■ WHAT IS BEING ASKED ■
Below are several entries. Transcribe exactly those lines that fall from the one with "Book Now (384, 343)" through the one with "[button] (949, 664)", end lines included.

■ RECORD EXCERPTS ■
Start of Block

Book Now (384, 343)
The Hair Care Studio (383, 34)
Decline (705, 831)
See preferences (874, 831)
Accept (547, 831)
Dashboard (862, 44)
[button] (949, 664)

End of Block
Start of Block

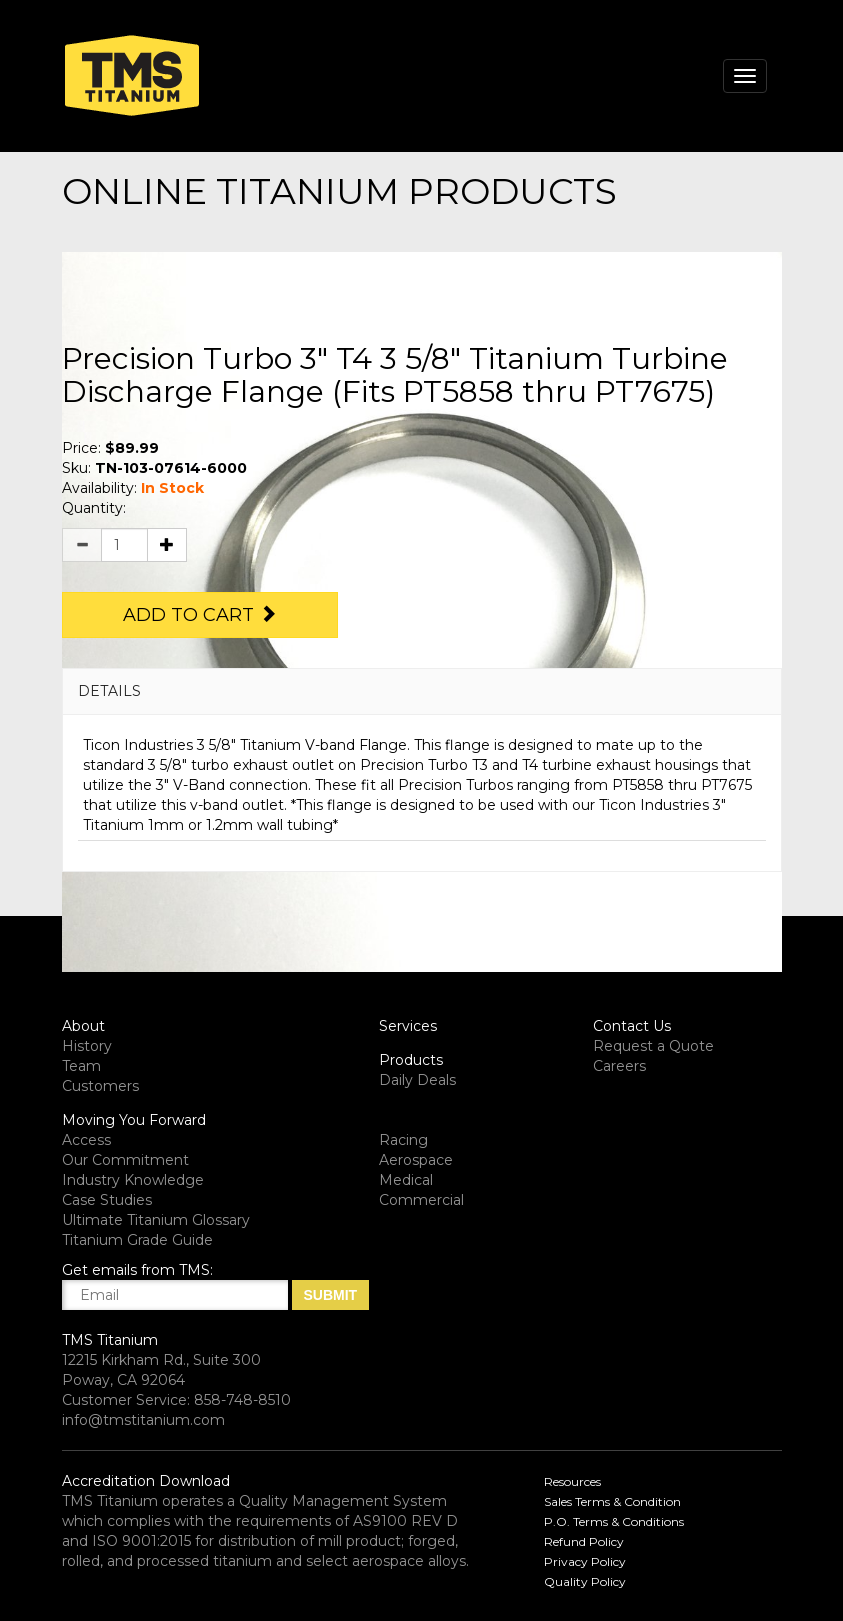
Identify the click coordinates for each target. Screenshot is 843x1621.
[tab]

End of Block

■ REPLY TO THE EXERCISE ■
Book Now (384, 343)
The Hair Care Studio (383, 34)
Decline (705, 831)
See preferences (874, 831)
Accept (547, 831)
Dashboard (862, 44)
[button] (949, 664)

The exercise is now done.